Yes. Expect 1.2-1.5x slower training and ~1.1x more GPU memory because the teacher model runs inference on each batch. The teacher runs in eval mode without gradients, keeping overhead manageable. Use amp=True to reduce impact.
Knowledge distillation works with detect, segment, pose, and obb tasks because it distills features from the three neck layers that feed the Detect-family head.

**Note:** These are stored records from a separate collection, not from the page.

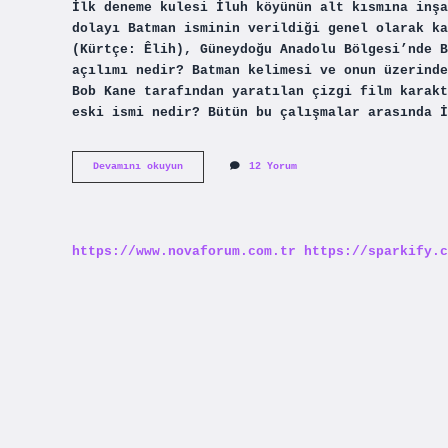
İlk deneme kulesi İluh köyünün alt kısmına inşa
dolayı Batman isminin verildiği genel olarak ka
(Kürtçe: Êlih), Güneydoğu Anadolu Bölgesi’nde B
açılımı nedir? Batman kelimesi ve onun üzerinde
Bob Kane tarafından yaratılan çizgi film karakt
eski ismi nedir? Bütün bu çalışmalar arasında İ
Batman
Devamını okuyun
12 Yorum
Ismi
Ne
Anlama
Gelir
https://www.novaforum.com.tr
https://sparkify.c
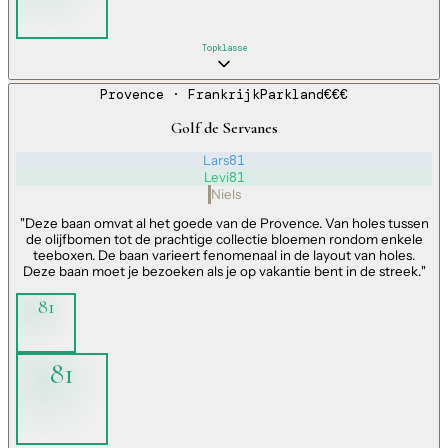
Topklasse
Provence
· Frankrijk
Parkland
€€€
Golf de Servanes
Lars
81
Levi
81
Niels
"
Deze baan omvat al het goede van de Provence. Van holes tussen
de olijfbomen tot de prachtige collectie bloemen rondom enkele
teeboxen. De baan varieert fenomenaal in de layout van holes.
Deze baan moet je bezoeken als je op vakantie bent in de streek.
"
81
81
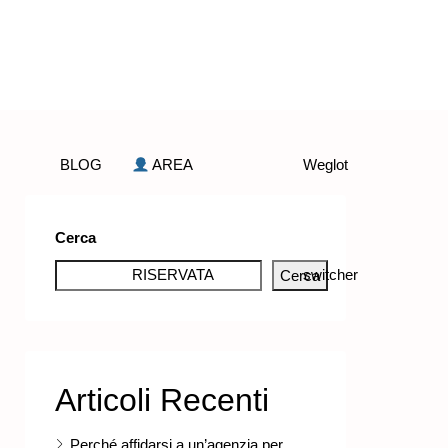
BLOG
AREA
Weglot
Cerca
RISERVATA
switcher
Cerca
Articoli Recenti
Perché affidarsi a un’agenzia per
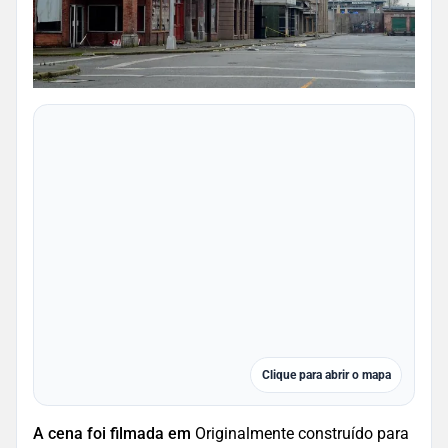
Clique para abrir o mapa
A cena foi filmada em
Originalmente construído para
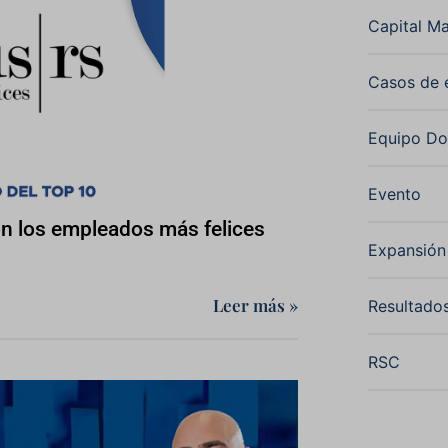
Categorías
Capital Ma
Casos de 
Equipo D
Evento
on los empleados más felices
Expansió
Leer más »
Resultado
RSC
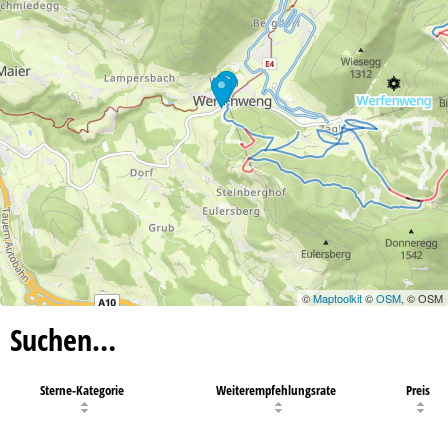
©
Maptoolkit
©
OSM
, © OSM
Suchen…
Sterne-Kategorie
Weiterempfehlungsrate
Preis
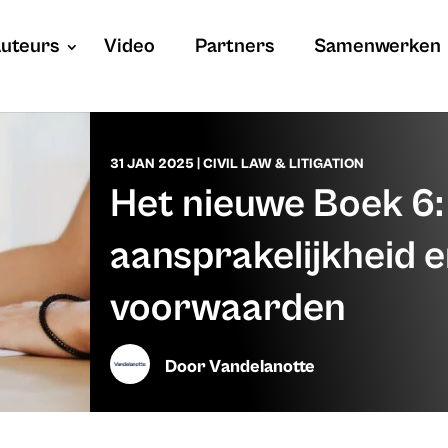
uteurs
Video
Partners
Samenwerken
31 JAN 2025
|
CIVIL LAW & LITIGATION
Het nieuwe Boek 6:
aansprakelijkheid 
voorwaarden
Door
Vandelanotte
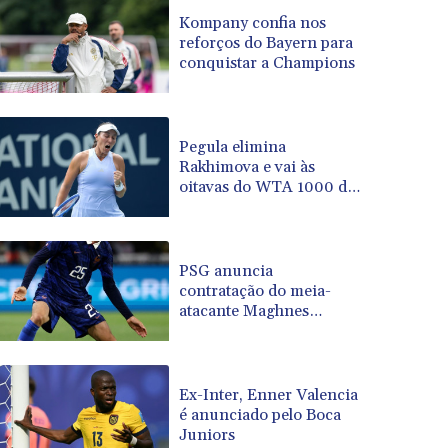
BRL 5.110598
Kompany confia nos
reforços do Bayern para
BSD 1.001871
conquistar a Champions
BTN 95.346152
BWP 13.550126
BYN 2.966287
BYR 19600
Pegula elimina
BZD 2.01494
Rakhimova e vai às
oitavas do WTA 1000 de
CAD 1.40277
Toronto
CDF 2259.999745
CHF 0.812405
CLF 0.023195
PSG anuncia
CLP 915.8799
contratação do meia-
CNY 6.74905
atacante Maghnes
Akliouche
CNH 6.74632
COP 3160.36
CRC 455.750926
Ex-Inter, Enner Valencia
CUC 1
é anunciado pelo Boca
CUP 26.5
Juniors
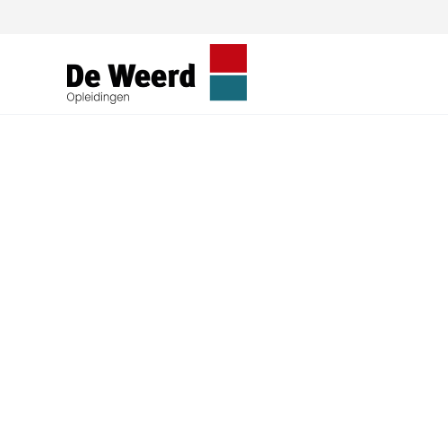
Stapelaar certi
Wil jij veilig leren werken met een stapelaa
stapelaar cursus bij De Weerd Rijopleidin
landelijk. In één dag behaal je een officie
eisen van jouw werkgever én de wetgeving.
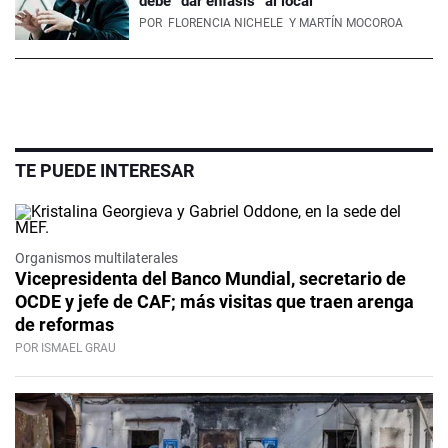
debe “dar enfásis” al local
POR
FLORENCIA NICHELE
Y MARTÍN MOCOROA
TE PUEDE INTERESAR
Organismos multilaterales
Vicepresidenta del Banco Mundial, secretario de
OCDE y jefe de CAF; más visitas que traen arenga
de reformas
POR ISMAEL GRAU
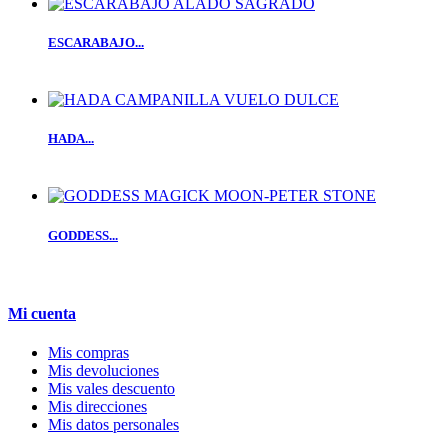
ESCARABAJO...
HADA...
GODDESS...
Mi cuenta
Mis compras
Mis devoluciones
Mis vales descuento
Mis direcciones
Mis datos personales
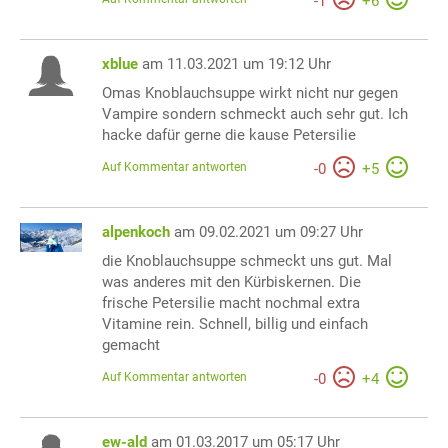
-
1
+
6
xblue
am 11.03.2021 um 19:12 Uhr
Omas Knoblauchsuppe wirkt nicht nur gegen
Vampire sondern schmeckt auch sehr gut. Ich
hacke dafür gerne die kause Petersilie
Auf Kommentar antworten
-
0
+
5
alpenkoch
am 09.02.2021 um 09:27 Uhr
die Knoblauchsuppe schmeckt uns gut. Mal
was anderes mit den Kürbiskernen. Die
frische Petersilie macht nochmal extra
Vitamine rein. Schnell, billig und einfach
gemacht
Auf Kommentar antworten
-
0
+
4
ew-ald
am 01.03.2017 um 05:17 Uhr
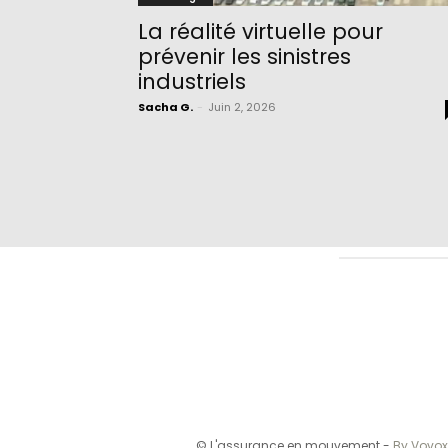
La réalité virtuelle pour
prévenir les sinistres
industriels
Sacha G.
-
Juin 2, 2026
© L'assurance en mouvement -
By Vovox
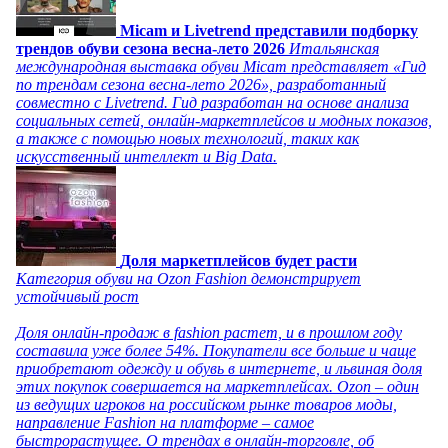
Micam и Livetrend представили подборку
трендов обуви сезона весна-лето 2026
Итальянская
международная выставка обуви Micam представляет «Гид
по трендам сезона весна-лето 2026», разработанный
совместно с Livetrend. Гид разработан на основе анализа
социальных сетей, онлайн-маркетплейсов и модных показов,
а также с помощью новых технологий, таких как
искусственный интеллект и Big Data.
Доля маркетплейсов будет расти
Категория обуви на Ozon Fashion демонстрирует
устойчивый рост
Доля онлайн-продаж в fashion растет, и в прошлом году
составила уже более 54%. Покупатели все больше и чаще
приобретают одежду и обувь в интернете, и львиная доля
этих покупок совершается на маркетплейсах. Ozon – один
из ведущих игроков на российском рынке товаров моды,
направление Fashion на платформе – самое
быстрорастущее. О трендах в онлайн-торговле, об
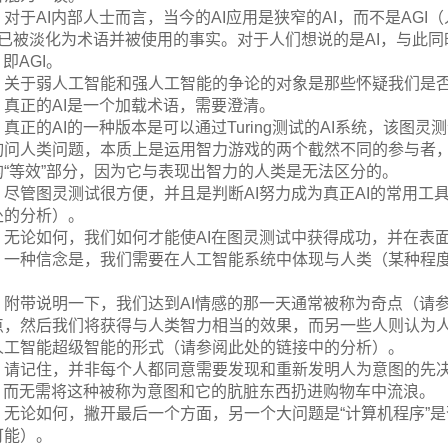
对于AI内部人士而言，当今的AI应用是狭窄的AI，而不是AG
AI”已被淡化为术语并被使用的事实。对于人们想说的是AI，与
，即AGI。
关于弱人工智能和强人工智能的争论的对象是那些怀疑我们是
真正的AI是一个加载术语，需要澄清。
真正的AI的一种版本是可以通过Turing测试的AI系统，该图
询问人类问题，本质上是运用智力游戏的两个截然不同的参与者，
的“等效”部分，因为它与表现出智力的人类是无法区分的。
尽管图灵测试很方便，并且是判断AI努力成为真正AI的常用
处的分析）。
无论如何，我们如何才能使AI在图灵测试中获得成功，并在表面
一种信念是，我们需要在人工智能系统中体现与人类（某种程
。
附带说明一下，我们达到AI情感的那一天通常被称为奇点（请
点，然后我们将获得与人类智力相当的效果，而另一些人则认为
人工智能超级智能的形式（请参阅此处的链接中的分析）。
请记住，并非每个人都同意需要发现和重新发明人为意图的先
I，而无需将这种被称为意图和它的肮脏东西扔进购物车中流浪。
无论如何，撇开最后一个方面，另一个大问题是“计算机程序”
可能）。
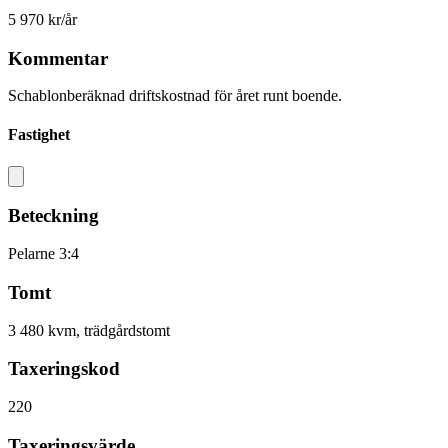
5 970 kr/år
Kommentar
Schablonberäknad driftskostnad för året runt boende.
Fastighet
Beteckning
Pelarne 3:4
Tomt
3 480 kvm, trädgårdstomt
Taxeringskod
220
Taxeringsvärde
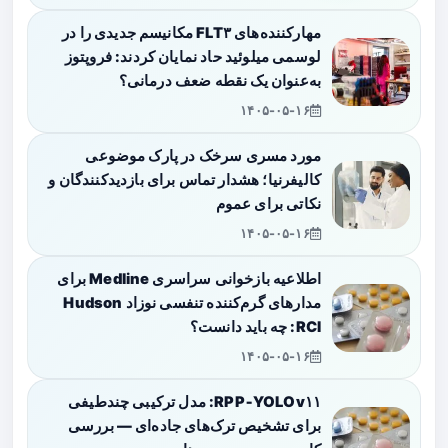
مهارکننده‌های FLT۳ مکانیسم جدیدی را در
لوسمی میلوئید حاد نمایان کردند: فروپتوز
به‌عنوان یک نقطه ضعف درمانی؟
۱۴۰۵-۰۵-۱۶
مورد مسری سرخک در پارک موضوعی
کالیفرنیا؛ هشدار تماس برای بازدیدکنندگان و
نکاتی برای عموم
۱۴۰۵-۰۵-۱۶
اطلاعیه بازخوانی سراسری Medline برای
مدارهای گرم‌کننده تنفسی نوزاد Hudson
RCI: چه باید دانست؟
۱۴۰۵-۰۵-۱۶
RPP‑YOLOv۱۱: مدل ترکیبی چندطیفی
برای تشخیص ترک‌های جاده‌ای — بررسی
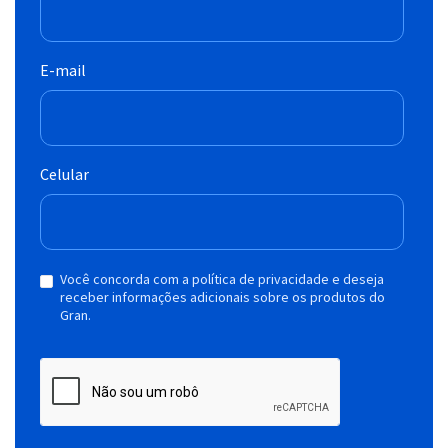
E-mail
Celular
Você concorda com a política de privacidade e deseja
receber informações adicionais sobre os produtos do
Gran.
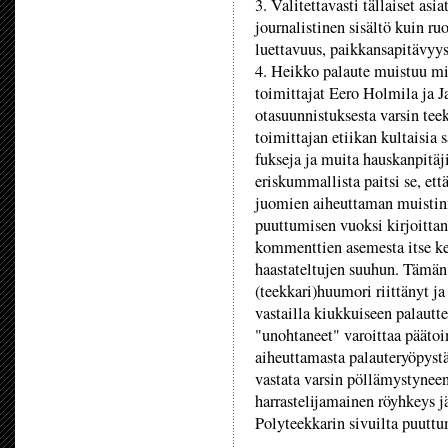
3. Valitettavasti tällaiset as
journalistinen sisältö kuin ruo
luettavuus, paikkansapitävyys
4. Heikko palaute muistuu mi
toimittajat Eero Holmila ja J
otasuunnistuksesta varsin te
toimittajan etiikan kultaisia 
fukseja ja muita hauskanpitäj
eriskummallista paitsi se, että
juomien aiheuttaman muistin
puuttumisen vuoksi kirjoittan
kommenttien asemesta itse ke
haastateltujen suuhun. Tämän 
(teekkari)huumori riittänyt j
vastailla kiukkuiseen palautte
"unohtaneet" varoittaa päätoi
aiheuttamasta palauteryöpystä
vastata varsin pöllämystyneen
harrastelijamainen röyhkeys 
Polyteekkarin sivuilta puutt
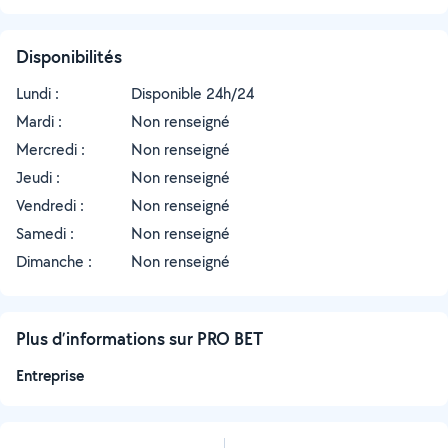
Disponibilités
Lundi :
Disponible 24h/24
Mardi :
Non renseigné
Mercredi :
Non renseigné
Jeudi :
Non renseigné
Vendredi :
Non renseigné
Samedi :
Non renseigné
Dimanche :
Non renseigné
Plus d’informations sur PRO BET
Entreprise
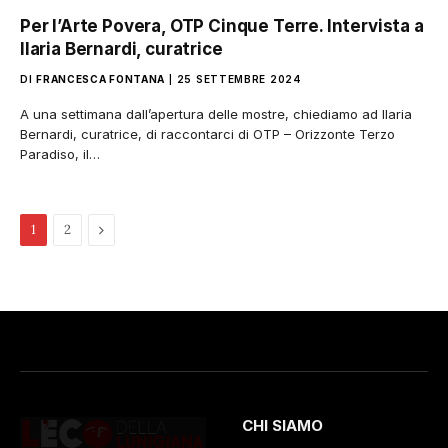
Per l’Arte Povera, OTP Cinque Terre. Intervista a
Ilaria Bernardi, curatrice
DI
FRANCESCA FONTANA
25 SETTEMBRE 2024
A una settimana dall’apertura delle mostre, chiediamo ad Ilaria
Bernardi, curatrice, di raccontarci di OTP – Orizzonte Terzo
Paradiso, il…
Pagina
1
2
successiva
CHI SIAMO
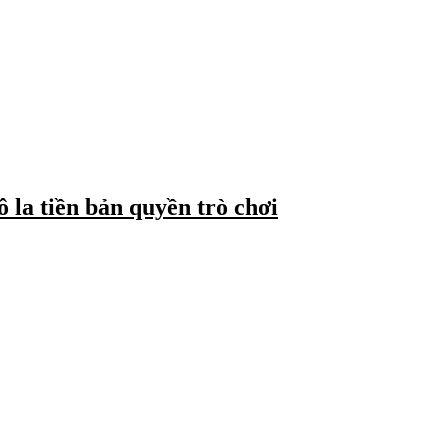
 la tiền bản quyền trò chơi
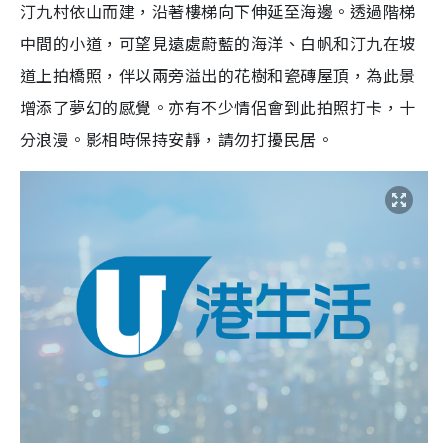
汀九村依山而建，沿著樓梯向下伸延至海邊。透過階梯
中間的小道，可望見遠處蔚藍的海洋、白帆和汀九在坡
道上拍橋照，伴以兩旁溢出的花樹和瓷磚屋頂，為此景
增添了夢幻的感覺。亦有不少情侶會到此拍照打卡，十
分浪漫。影相時保持安靜，請勿打擾民居。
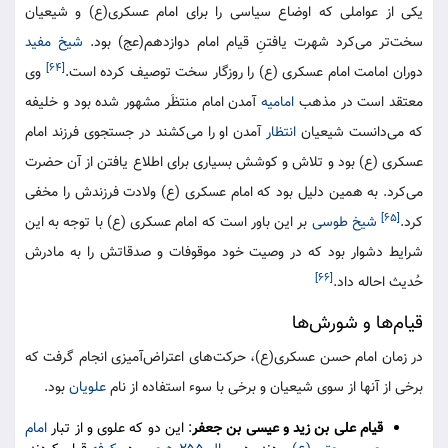
یکی از عواملی که اوضاع سیاسی را برای امام عسکری(ع) و شیعیان
سخت‌تر می‌کرد شهرت یافتنِ قیام امام دوازدهم(عج) بود.
شیخ مفید
[۶۴]
دوران امامت امام عسکری (ع) را روزگار سخت توصیف کرده است.
وی
معتقد است در مذهب
امامیه
آمدن امام منتظَر مشهور شده بود و خلیفه
که می‌دانست شیعیان
انتظار
آمدن او را می‌کشند در جستجوی فرزند امام
عسکری (ع) بود و تلاش و کوشش بسیاری برای اطلاع یافتن از آن حضرت
می‌کرد. به همین دلیل بود که امام عسکری (ع) ولادت فرزندش را مخفی
[۶۵]
کرد.
شیخ طوسی
بر این باور است که امام عسکری (ع) با توجه به این
شرایط دشوار بود که در وصیت خود موقوفات و صدقاتش را به مادرش
[۶۶]
حُدیث احاله داد.
قیام‌ها و شورش‌ها
در زمان امام حسن عسکری(ع)، حرکت‌های اعتراض‌آمیزی انجام گرفت که
برخی از آنها از سوی شیعیان و برخی با سوء استفاده از نام
علویان
بود.
قیام علی بن زید و عیسی بن جعفر
: این دو که علوی و از تبار
امام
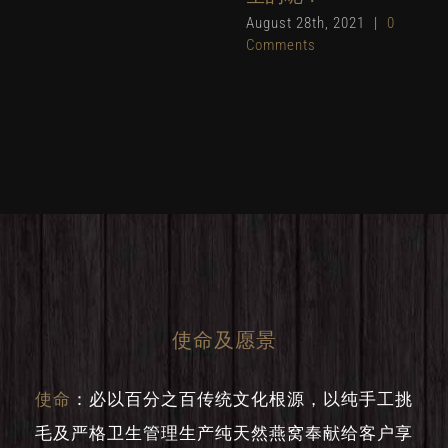
August 28th, 2021
|
0
Comments
使命及愿景
使命
：
必以百分之百传统文化根源，以纯手工挑
毛及严格卫生管理生产纯天然燕窝奉献给客户享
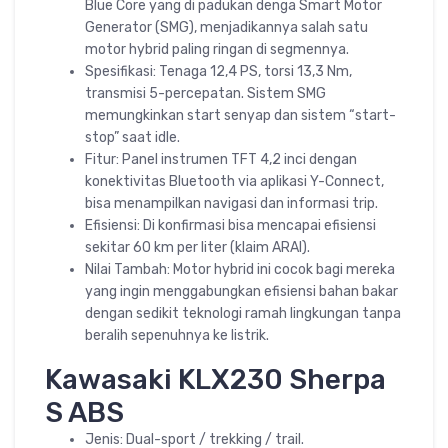
Blue Core yang di padukan denga Smart Motor
Generator (SMG), menjadikannya salah satu
motor hybrid paling ringan di segmennya.
Spesifikasi: Tenaga 12,4 PS, torsi 13,3 Nm,
transmisi 5-percepatan. Sistem SMG
memungkinkan start senyap dan sistem “start-
stop” saat idle.
Fitur: Panel instrumen TFT 4,2 inci dengan
konektivitas Bluetooth via aplikasi Y-Connect,
bisa menampilkan navigasi dan informasi trip.
Efisiensi: Di konfirmasi bisa mencapai efisiensi
sekitar 60 km per liter (klaim ARAI).
Nilai Tambah: Motor hybrid ini cocok bagi mereka
yang ingin menggabungkan efisiensi bahan bakar
dengan sedikit teknologi ramah lingkungan tanpa
beralih sepenuhnya ke listrik.
Kawasaki KLX230 Sherpa
S ABS
Jenis: Dual-sport / trekking / trail.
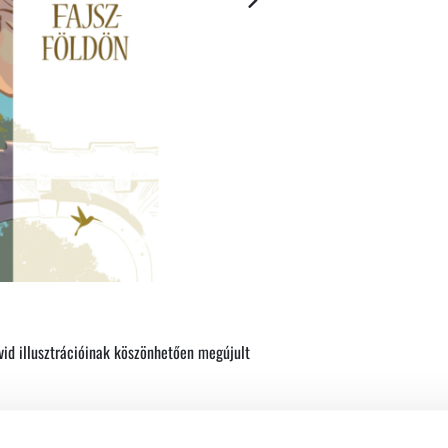
id illusztrációinak köszönhetően megújult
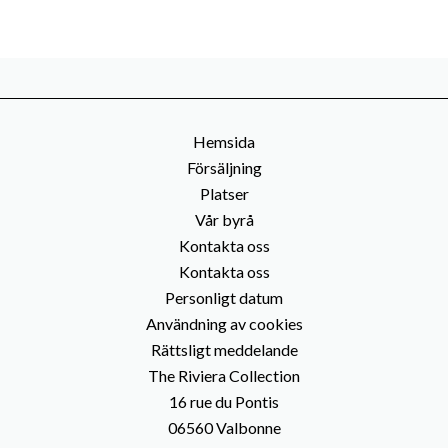
Hemsida
Försäljning
Platser
Vår byrå
Kontakta oss
Kontakta oss
Personligt datum
Användning av cookies
Rättsligt meddelande
The Riviera Collection
16 rue du Pontis
06560
Valbonne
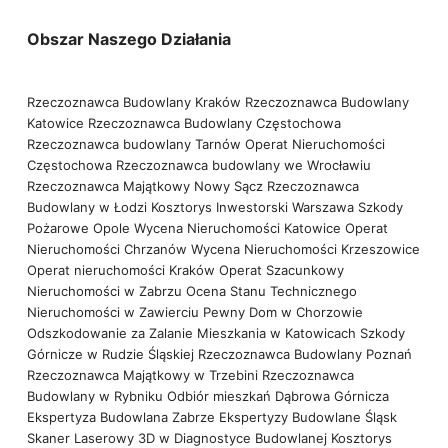
Obszar Naszego Działania
Rzeczoznawca Budowlany Kraków
Rzeczoznawca Budowlany
Katowice
Rzeczoznawca Budowlany Częstochowa
Rzeczoznawca budowlany Tarnów
Operat Nieruchomości
Częstochowa
Rzeczoznawca budowlany we Wrocławiu
Rzeczoznawca Majątkowy Nowy Sącz
Rzeczoznawca
Budowlany w Łodzi
Kosztorys Inwestorski Warszawa
Szkody
Pożarowe Opole
Wycena Nieruchomości Katowice
Operat
Nieruchomości Chrzanów
Wycena Nieruchomości Krzeszowice
Operat nieruchomości Kraków
Operat Szacunkowy
Nieruchomości w Zabrzu
Ocena Stanu Technicznego
Nieruchomości w Zawierciu
Pewny Dom w Chorzowie
Odszkodowanie za Zalanie Mieszkania w Katowicach
Szkody
Górnicze w Rudzie Śląskiej
Rzeczoznawca Budowlany Poznań
Rzeczoznawca Majątkowy w Trzebini
Rzeczoznawca
Budowlany w Rybniku
Odbiór mieszkań Dąbrowa Górnicza
Ekspertyza Budowlana Zabrze
Ekspertyzy Budowlane Śląsk
Skaner Laserowy 3D w Diagnostyce Budowlanej
Kosztorys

Classify and semantic tasks are not supported.
Only detect has been experimentally verified for accuracy improvements. Segment, pose, and obb are technically compatible but not yet benchmarked.
The teacher and student must belong to the same YOLO family (e.g., YOLOv8, YOLO11, or YOLO26). Cross-family distillation (e.g., a YOLO11 teacher with a YOLO26 student) is not supported.